Posted by Chris Adamson

There's a difference between the way we think about Slowly Changing Dimensions and the way we document them. In this post, I'll highlight this difference by examining the two most common Slow Change techniques.

The term "slowly changing dimension" originated with Ralph Kimball, who identified three techniques for dealing with changed data. Commonly abbreviated as SCD's, these techniques are applied in any form of dimensional design, regardless of the data warehouse architecture.

In practice, there is a subtle but importance between the way we think about these changes and the way we describe them in a dimensional design. This sometimes leads to confusion.

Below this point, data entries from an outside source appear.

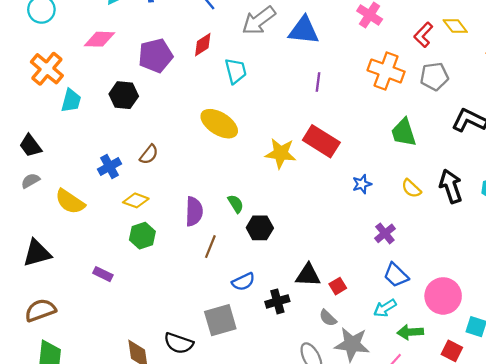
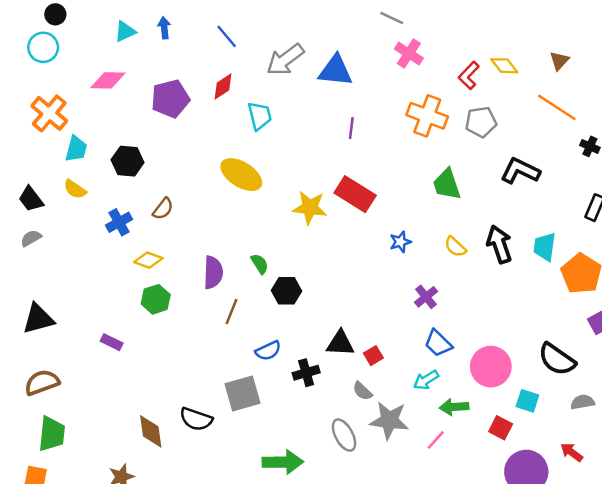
black hexagon: (124, 95) -> (128, 161), moved
yellow semicircle: (70, 202) -> (75, 189), moved, size x0.7

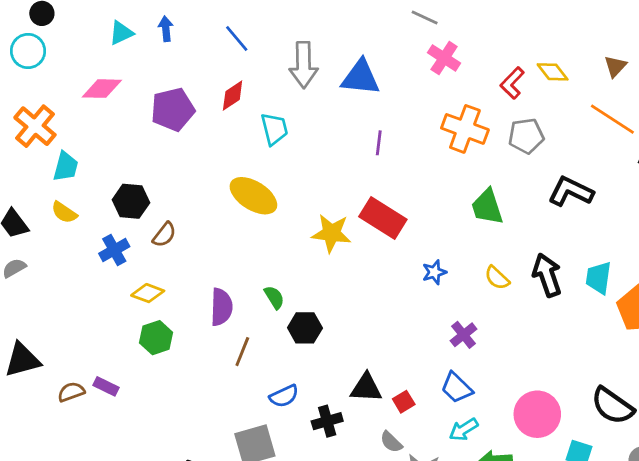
gray arrow: (285, 60) -> (304, 65), turned -54
black hexagon: (128, 161) -> (131, 201), moved
blue trapezoid: (438, 343) -> (457, 388), moved
brown semicircle: (42, 382) -> (71, 392), moved, size x0.7

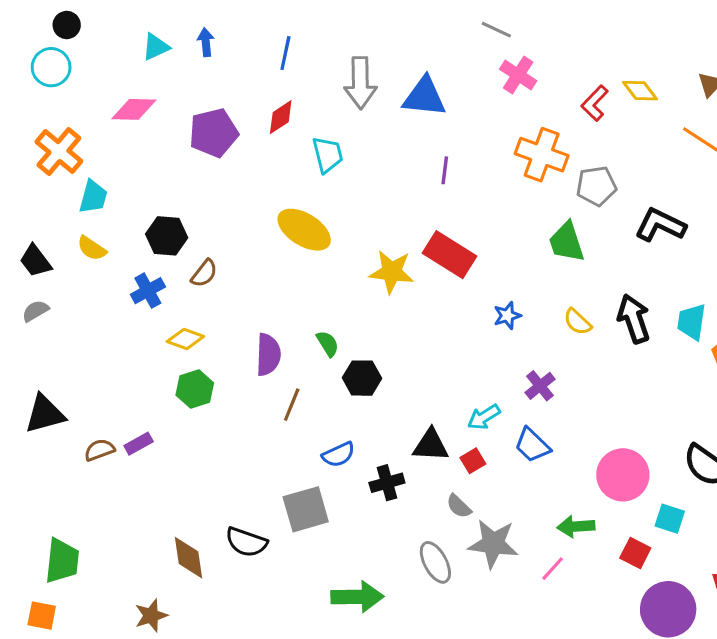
blue line: (237, 38) -> (285, 53), turned 52
gray pentagon: (526, 136) -> (596, 186), moved
purple rectangle: (106, 386) -> (139, 444), turned -55
cyan arrow: (464, 429) -> (484, 417), moved

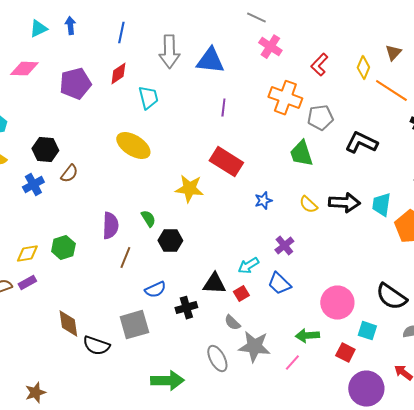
yellow diamond: (640, 91) -> (363, 68), moved, turned 60
yellow star: (392, 272) -> (189, 189), moved
black arrow: (634, 319) -> (344, 203), turned 112
yellow diamond: (185, 339) -> (27, 254), moved, turned -30
brown diamond: (189, 558) -> (68, 324), moved

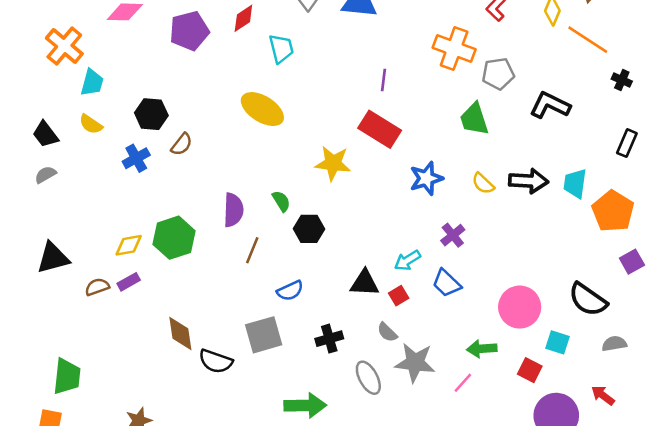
purple line: (223, 108) -> (383, 80), moved
blue star: (263, 201) -> (426, 178), size x1.5
green hexagon: (63, 248) -> (174, 238), size x1.4
black cross: (186, 308) -> (329, 339), moved

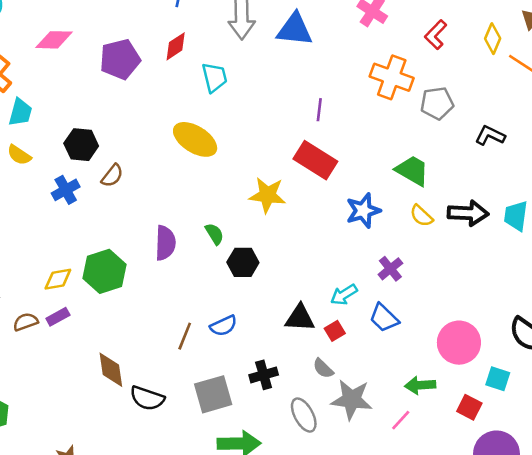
black L-shape: (550, 105) -> (490, 136), size x0.7
green trapezoid: (474, 119) -> (412, 170), moved, turned 138
brown line: (252, 250) -> (185, 336), moved
gray square: (264, 335) -> (213, 394), moved

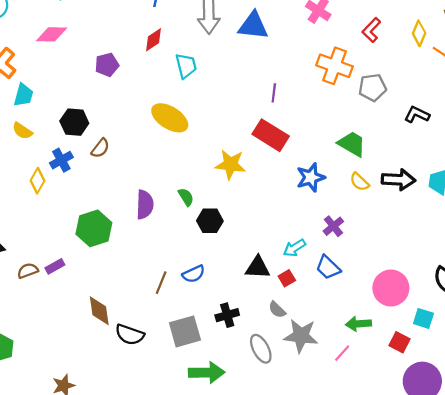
purple pentagon: (120, 59) -> (107, 65), moved, size x0.7
yellow diamond: (58, 279) -> (37, 181), moved, turned -50

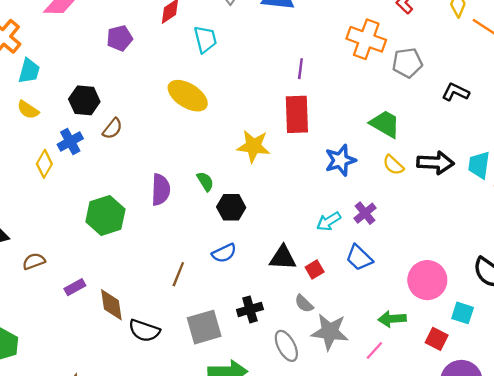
red rectangle: (271, 135) -> (297, 114), turned 56
cyan arrow: (294, 248) -> (329, 221), moved
purple rectangle: (55, 266) -> (75, 287), moved
blue semicircle: (194, 274) -> (224, 253), moved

Before I explain this important distinction, let me review the difference between surrogate and natural keys, and describe the two most common SCD techniques. (Future posts will look at other slow change techniques.)

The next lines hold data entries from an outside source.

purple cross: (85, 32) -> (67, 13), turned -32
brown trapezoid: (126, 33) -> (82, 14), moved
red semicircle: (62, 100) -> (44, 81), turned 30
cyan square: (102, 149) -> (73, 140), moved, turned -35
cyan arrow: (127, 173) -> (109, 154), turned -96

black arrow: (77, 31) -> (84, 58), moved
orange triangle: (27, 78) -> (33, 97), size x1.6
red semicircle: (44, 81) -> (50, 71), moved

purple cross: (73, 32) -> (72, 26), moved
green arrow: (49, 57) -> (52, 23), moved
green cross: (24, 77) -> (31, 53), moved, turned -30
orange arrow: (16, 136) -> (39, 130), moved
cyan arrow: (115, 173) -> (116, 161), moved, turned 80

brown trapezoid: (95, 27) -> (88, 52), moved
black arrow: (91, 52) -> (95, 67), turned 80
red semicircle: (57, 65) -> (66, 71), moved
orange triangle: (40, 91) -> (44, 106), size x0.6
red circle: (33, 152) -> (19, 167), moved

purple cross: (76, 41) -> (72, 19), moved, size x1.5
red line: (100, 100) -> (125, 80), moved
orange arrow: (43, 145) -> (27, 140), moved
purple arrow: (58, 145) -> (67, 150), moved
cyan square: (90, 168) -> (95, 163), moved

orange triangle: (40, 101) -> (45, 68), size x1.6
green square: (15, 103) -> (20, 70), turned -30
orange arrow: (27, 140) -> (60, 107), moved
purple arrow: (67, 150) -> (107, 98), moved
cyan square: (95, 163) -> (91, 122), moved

Natural Keys and Surrogate Keys

We usually think of dimension tables in a star schema as corresponding to something in a source system. For example, each row in a customer dimension table relates to a single customer in a source system. Each column is loaded from one or more sources, based on a set of rules. The link back to a source system is preserved in the form of a natural key—usually a unique identifier in a source system, such as a customer_id.

But the star schema design does not rely on this natural key, or business key, to uniquely identify rows in dimension tables. Instead, a surrogate key is introduced. This surrogate key gives the dimensional design flexibility to handle changes differently than they are handled in source systems, while preserving the ability to perform joins using a single column.

Type 1 and Type 2 Slow Changes

Slowly changing dimension techniques determine how the dimensional model will respond to changes in the source system. If the customer with id 8472 changes, what do we do with that change? Alert readers may already be concerned about what I mean by "change" here, but let's first recap the two most common techniques.

Type 1: Update When the dimensional model responds to a change in source data by updating a column, Kimball calls this a type 1 change. For example, if a customer's date of birth changes, it is probably appropriate to update the corresponding row for that customer in the dimension table.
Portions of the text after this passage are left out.